15 and when God was well pleased — having separated me from the womb of my mother, and having called [me] through His grace —
16 to reveal His Son in me, that I might proclaim him good news among the nations, immediately I conferred not with flesh and blood,
17 nor did I go up to Jerusalem unto those who were apostles before me, but I went away to Arabia
They also pointed to 1 Corinthians 11:23ff where Paul said that he learned about the Last Supper ritual from Jesus himself:
23 For I — I received from the Lord that which also I did deliver to you, that the Lord Jesus in the night in which he was delivered up, took bread,
24 and having given thanks, he brake, and said, `Take ye, eat ye, this is my body, that for you is being broken; this do ye — to the remembrance of me.’

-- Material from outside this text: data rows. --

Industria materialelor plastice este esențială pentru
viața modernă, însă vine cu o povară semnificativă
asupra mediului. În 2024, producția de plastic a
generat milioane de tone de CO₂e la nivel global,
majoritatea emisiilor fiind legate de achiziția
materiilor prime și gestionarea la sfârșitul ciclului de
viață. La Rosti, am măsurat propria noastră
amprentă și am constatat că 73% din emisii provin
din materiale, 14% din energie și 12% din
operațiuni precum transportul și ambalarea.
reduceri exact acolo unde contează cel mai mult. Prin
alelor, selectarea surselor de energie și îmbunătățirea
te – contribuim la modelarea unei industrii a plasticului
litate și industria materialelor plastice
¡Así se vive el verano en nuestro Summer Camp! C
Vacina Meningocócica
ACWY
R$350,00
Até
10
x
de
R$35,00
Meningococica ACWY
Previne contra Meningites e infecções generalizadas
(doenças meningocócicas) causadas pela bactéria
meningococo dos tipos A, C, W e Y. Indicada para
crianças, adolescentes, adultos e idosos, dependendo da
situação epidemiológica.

But then the other side of the discussion responded by saying that by pointing to those scriptures to decide the point people were being a bit naughty by only selecting verses that supported their view and were overlooking others that would place these verses in a different context and change the whole direction of the debate.

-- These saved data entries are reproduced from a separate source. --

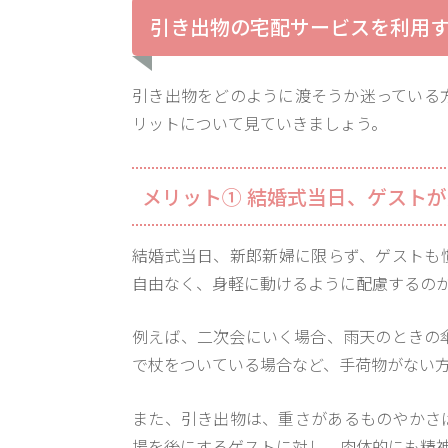
引き出物の宅配サービスを利用
引き出物をどのように渡そうか迷っている
リットについて見ていきましょう。
メリット① 結婚式当日、ゲスト
結婚式当日、新郎新婦に限らず、ゲストも
自由なく、身軽に動けるように配慮するの
例えば、二次会にいく場合、雨天のときの
で杖をついている場合など、手荷物がない
また、引き出物は、重さがあるものやかさ
場を後にするゲストに対し、肉体的にも精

The passage this side pointed to in order to demonstrate that Paul really did indeed hear the message of Jesus from other apostles like Peter was this in 1 Corinthians 15:1-4
1 And I make known to you, brethren, the good news that I proclaimed to you, which also ye did receive, in which also ye have stood,
2 through which also ye are being saved, in what words I proclaimed good news to you, if ye hold fast, except ye did believe in vain,
3 for I delivered to you first, what also I did receive, that Christ died for our sins, according to the Writings,
4 and that he was buried, and that he hath risen on the third day, according to the Writings,
And then follows the list of eyewitnesses to the resurrected Christ:
5 and that he appeared to Cephas, then to the twelve,
6 afterwards he appeared to above five hundred brethren at once, of whom the greater part remain till now, and certain also did fall asleep;
7 afterwards he appeared to James, then to all the apostles.

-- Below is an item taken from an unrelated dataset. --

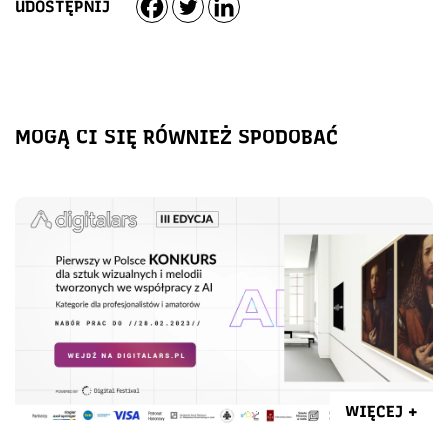
UDOSTĘPNIJ
MOGĄ CI SIĘ RÓWNIEŻ SPODOBAĆ
WIĘCEJ +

8 And last of all — as to the untimely birth — he appeared also to me,
9 for I am the least of the apostles, who am not worthy to be called an apostle, because I did persecute the assembly of God, . . .
It is plain that the list of eyewitnesses was not part of what was delivered to Paul by Peter or others since the list includes his own name. The good news that he received and preached was the death and resurrection of Jesus Christ. More specifically, Paul says that the good news was the event of Christ’s death and resurrection “according to the Scriptures/Writings”.
The argument was that it was clear that Paul here is indicating that he received the good news by oral tradition via other human messengers. Therefore, the other passages where Paul said he received the message from Jesus should be interpreted as meaning that he received it from Jesus through these humanoid persons.
I had to leave the debate behind at that point, but looking back I wonder how it continued.
I would presume that those who introduced the green scriptures above pointed out that the red scriptures did not anywhere indicate from whom Paul received the message. (To call it a “tradition” is really a bit mischievous. “Tradition” implies it comes by a human chain in the first place so pre-judges the outcome of the debate.)
So if we have passages where Paul says that what he received about Jesus he received from Jesus himself, and one passage that says he received something about Jesus without explicitly saying from whom he received the message, what are we to conclude? Should we assume from the silence of the third instance that he meant something quite different from what he had explicitly stated in the other two instances?
Interestingly, if we move away from Paul altogether on this point, and have a look at who else received this same message and how they received it, we encounter, I think, a clarification.
Paul was not the only one to “receive” this message about the death and resurrection of Jesus. Note in particular that the message consists of three facets:
- suffering/death,
- resurrection,
- and according to the Scriptures.
The twelve eleven disciples and two others also “received” this same three-fold message. And note from whom they received it.
The Gospel of Luke describes Jesus himself delivering the same gospel to the two travellers on the road to Emmaus and to his disciples after his resurrection: Luke 24
25 He said to them, “How foolish you are, and how slow to believe all that the prophets have spoken! 26 Did not the Messiah have to suffer these things and then enter his glory?” 27 And beginning with Moses and all the Prophets, he explained to them what was said in all the Scriptures concerning himself. . . .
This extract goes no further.